● RECORDS SUPPLIED:
--------------------------------

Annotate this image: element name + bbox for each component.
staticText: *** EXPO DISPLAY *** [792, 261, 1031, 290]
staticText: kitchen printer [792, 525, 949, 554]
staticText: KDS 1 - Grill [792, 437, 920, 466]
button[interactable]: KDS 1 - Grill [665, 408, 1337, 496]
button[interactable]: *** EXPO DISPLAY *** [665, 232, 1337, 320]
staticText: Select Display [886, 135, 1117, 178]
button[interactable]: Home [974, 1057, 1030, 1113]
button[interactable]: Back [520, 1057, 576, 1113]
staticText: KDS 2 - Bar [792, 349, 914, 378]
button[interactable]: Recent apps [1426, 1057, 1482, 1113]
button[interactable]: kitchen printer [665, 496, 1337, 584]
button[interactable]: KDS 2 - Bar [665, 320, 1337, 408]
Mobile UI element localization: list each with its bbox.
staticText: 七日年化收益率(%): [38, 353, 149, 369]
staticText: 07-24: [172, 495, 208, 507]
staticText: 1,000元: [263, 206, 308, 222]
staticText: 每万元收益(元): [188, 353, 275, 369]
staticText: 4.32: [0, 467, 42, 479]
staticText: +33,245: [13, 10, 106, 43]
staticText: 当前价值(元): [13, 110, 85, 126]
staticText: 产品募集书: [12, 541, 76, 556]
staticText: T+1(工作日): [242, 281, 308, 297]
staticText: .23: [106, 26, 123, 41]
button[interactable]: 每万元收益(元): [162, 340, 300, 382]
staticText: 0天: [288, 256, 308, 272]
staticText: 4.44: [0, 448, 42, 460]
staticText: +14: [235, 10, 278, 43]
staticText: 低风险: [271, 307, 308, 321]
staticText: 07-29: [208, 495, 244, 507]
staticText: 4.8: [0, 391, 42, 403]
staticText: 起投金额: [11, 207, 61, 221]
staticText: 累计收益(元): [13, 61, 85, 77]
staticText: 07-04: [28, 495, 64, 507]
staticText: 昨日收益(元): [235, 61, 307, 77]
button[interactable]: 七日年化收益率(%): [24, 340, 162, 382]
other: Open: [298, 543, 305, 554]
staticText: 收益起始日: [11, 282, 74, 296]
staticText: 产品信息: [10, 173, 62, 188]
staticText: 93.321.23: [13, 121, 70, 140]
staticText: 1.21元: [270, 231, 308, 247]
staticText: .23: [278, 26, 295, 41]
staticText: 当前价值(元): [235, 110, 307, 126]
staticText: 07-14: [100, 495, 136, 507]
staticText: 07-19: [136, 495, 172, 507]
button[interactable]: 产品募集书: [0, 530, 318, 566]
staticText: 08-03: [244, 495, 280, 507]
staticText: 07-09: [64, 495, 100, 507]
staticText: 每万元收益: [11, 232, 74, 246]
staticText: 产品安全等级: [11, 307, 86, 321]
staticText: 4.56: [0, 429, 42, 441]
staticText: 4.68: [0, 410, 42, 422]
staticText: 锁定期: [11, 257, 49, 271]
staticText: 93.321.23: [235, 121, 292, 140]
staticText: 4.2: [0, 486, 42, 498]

--------------------------------

● EXERCISE OBJECTIVE:
Only lines holding the string "EXPO" are wanted; gather each one from the entries above.

● RESPONSE TO THE EXERCISE:
staticText: *** EXPO DISPLAY *** [792, 261, 1031, 290]
button[interactable]: *** EXPO DISPLAY *** [665, 232, 1337, 320]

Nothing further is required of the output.